When I was growing up in the Philippines, my parents insisted that we speak English as a first language at home. They then sent me to schools that supported that orientation. I learned Tagalog as a second language at school and a smattering of Spanish at home as a third. My parents believed that when I grew older I would travel, and that proper English would be the key to professional and personal fulfillment.

My parents were right. I make my living as a writer in America.

It’s too bad that America is the land of Ain’t.

I don’t know how the word ain’t evolved. And it’s just the tip of the iceberg.

Let’s take a few samples of current idioms from advertising and media:

“…me and my Outback are ready for anything…” (Subaru Outback radio commercial)

“Verizon Wireless has five times more 3G coverage than AT&T.” (Verizon Wireless print ad & TV commercial)

“Brought to you directly from local ‘Fresidents’” (Fresno Scene magazine web site)

My grammar and spelling are by no means perfect. I often have to run to the AP Stylebook, Webster’s Dictionary, or MS Word’s spelling and grammar check utility to resolve some of my issues.
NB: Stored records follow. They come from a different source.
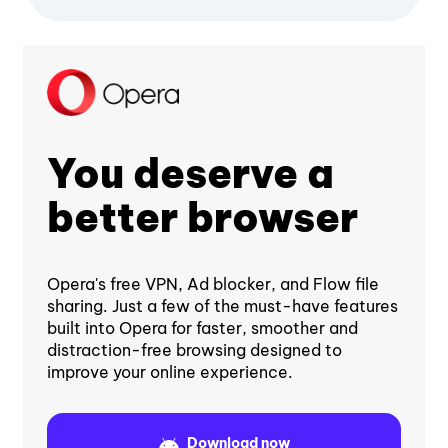
You deserve a
better browser
Opera's free VPN, Ad blocker, and Flow file
sharing. Just a few of the must-have features
built into Opera for faster, smoother and
distraction-free browsing designed to
improve your online experience.
Download now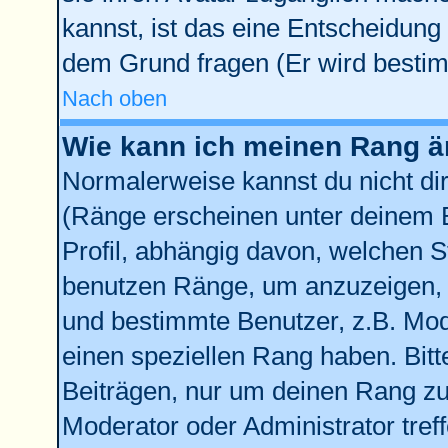
kannst, ist das eine Entscheidung 
dem Grund fragen (Er wird bestim
Nach oben
Wie kann ich meinen Rang 
Normalerweise kannst du nicht di
(Ränge erscheinen unter deinem
Profil, abhängig davon, welchen S
benutzen Ränge, um anzuzeigen, 
und bestimmte Benutzer, z.B. Mod
einen speziellen Rang haben. Bitt
Beiträgen, nur um deinen Rang zu 
Moderator oder Administrator tref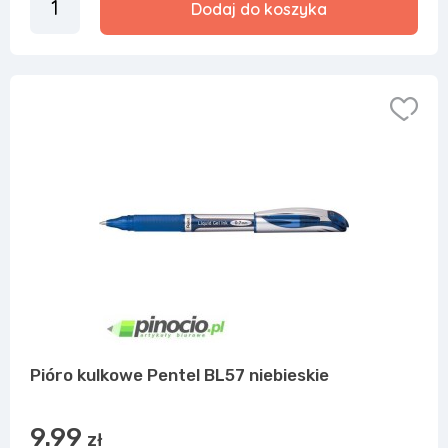
Dodaj do koszyka
Pióro kulkowe Pentel BL57 niebieskie
9.99
zł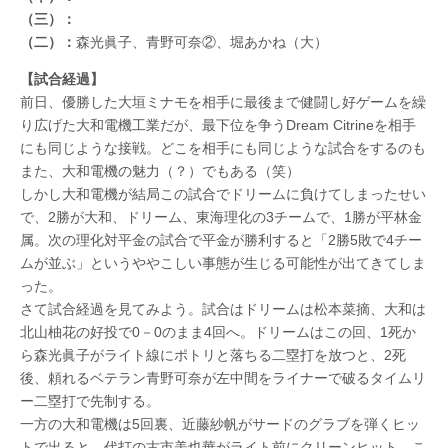
（三）：
（二）：
森光眞子、青野可奈②、堀あかね（大）
【試合経過】
前日、優勝した大垣ミナモを相手に最後まで健闘し好ゲームを繰
り広げた大和電機工業だが、最下位を争うDream Citrineを相手
にも同じような接戦。どこを相手にも同じような試合をするのも
また、大和電機の魅力（？）でもある（笑）
しかし大和電機が結局この試合でドリームに負けてしまったせい
で、2勝が大和、ドリーム、東海理化の3チームで、1勝が平林金
属。次の理化対平金の試合で平金が勝利すると「2勝5敗で4チー
ムが並ぶ」というややこしい事態が生じる可能性が出てきてしま
った。
さて試合経過を見てみよう。試合はドリームは松本菜摘、大和は
北山柚花の好投で0－0のまま4回へ。ドリームはこの回、1死か
ら森光眞子がライト線にポトリと落ちる二塁打を放つと、2死
後、頼れるベテラン青野可奈が左中間をライナーで破るタイムリ
ー二塁打で先制する。
一方の大和電機は5回裏、近藤紗帆がサードのグラブを弾くヒッ
トで出ると、代打の古市美也華がライト前にクリーンヒット。こ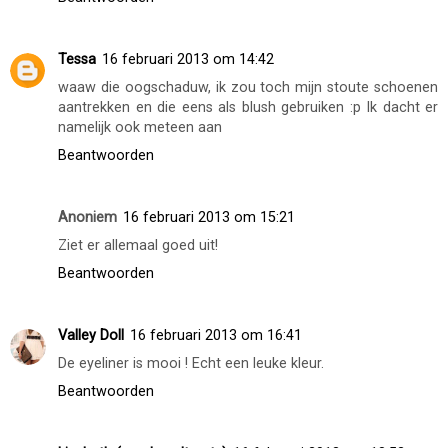
Tessa
16 februari 2013 om 14:42
waaw die oogschaduw, ik zou toch mijn stoute schoenen
aantrekken en die eens als blush gebruiken :p Ik dacht er
namelijk ook meteen aan
Beantwoorden
Anoniem
16 februari 2013 om 15:21
Ziet er allemaal goed uit!
Beantwoorden
Valley Doll
16 februari 2013 om 16:41
De eyeliner is mooi ! Echt een leuke kleur.
Beantwoorden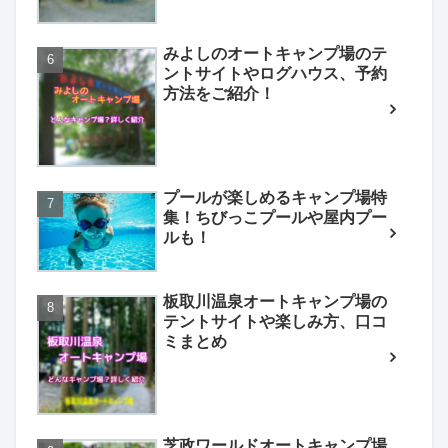
みよしのオートキャンプ場のテ
ントサイトやログハウス、予約
方法をご紹介！
プールが楽しめるキャンプ場特
集！ちびっこプールや屋内プー
ルも！
板取川温泉オートキャンプ場の
テントサイトや楽しみ方、口コ
ミまとめ
芝政ワールドオートキャンプ場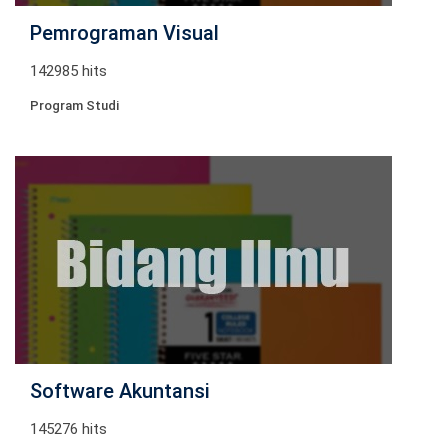
Pemrograman Visual
142985 hits
Program Studi
Software Akuntansi
145276 hits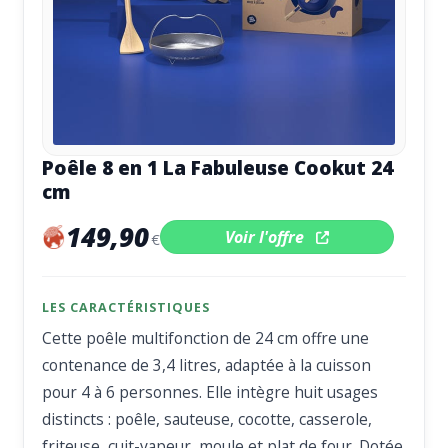
Poêle 8 en 1 La Fabuleuse Cookut 24
cm
149,90
Voir l'offre
€
LES CARACTÉRISTIQUES
Cette poêle multifonction de 24 cm offre une
contenance de 3,4 litres, adaptée à la cuisson
pour 4 à 6 personnes. Elle intègre huit usages
distincts : poêle, sauteuse, cocotte, casserole,
friteuse, cuit-vapeur, moule et plat de four. Dotée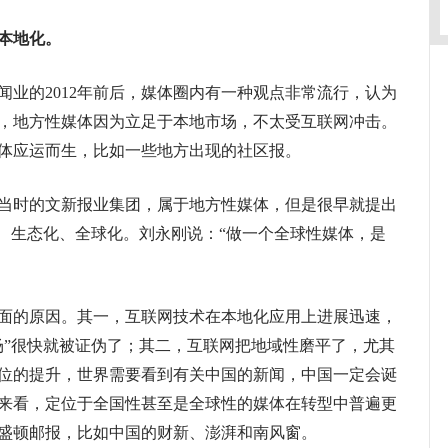
本地化。
的2012年前后，媒体圈内有一种观点非常流行，认为
，地方性媒体因为立足于本地市场，不太受互联网冲击。
体应运而生，比如一些地方出现的社区报。
时的文新报业集团，属于地方性媒体，但是很早就提出
化、生态化、全球化。刘永刚说：“做一个全球性媒体，是
的原因。其一，互联网技术在本地化应用上进展迅速，
场”很快就被证伪了；其二，互联网把地域性磨平了，尤其
位的提升，世界需要看到有关中国的新闻，中国一定会诞
来看，定位于全国性甚至是全球性的媒体在转型中普遍更
盛顿邮报，比如中国的财新、澎湃和南风窗。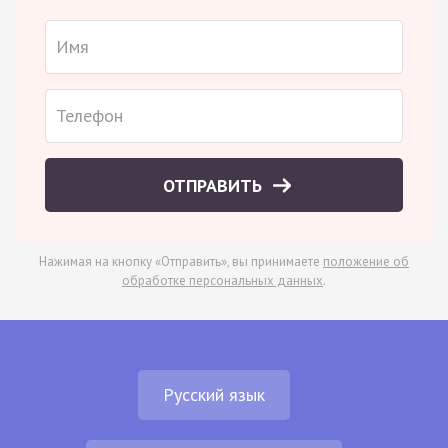
ОТПРАВИТЬ
Нажимая на кнопку «Отправить», вы принимаете
положение об
обработке персональных данных
.
Русский язык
Resolution usually only takes seconds.

But I do know when a sentence is wrong.

My English and Communications teachers would have given me an F if these examples of current patois ever appeared in my term papers, articles or scripts.

Poetic license. It’s the excuse most frequently invoked by marketing-type people when participles dangle, subjects and verbs disagree, headlines have too many characters. It’s unfortunate the resulting composition falls far short of any definition of poetry. (I do concede: “I can’t get no satisfaction” works. I’m a Rolling Stones fan.)

“…my Outback and I are ready…”

“Verizon Wireless 3G covers five times as much ground as AT&T.”

“Brought to you directly by local ‘Fresidents’”

It’s not difficult to express a thought in proper English. As a communications professional, I believe I have a responsibility to protect and respect the language that provides my livelihood.

I am compelled to set a good example for my audience to follow. While I can’t impose that sentiment on everyone, I, for one, will continue to write in English.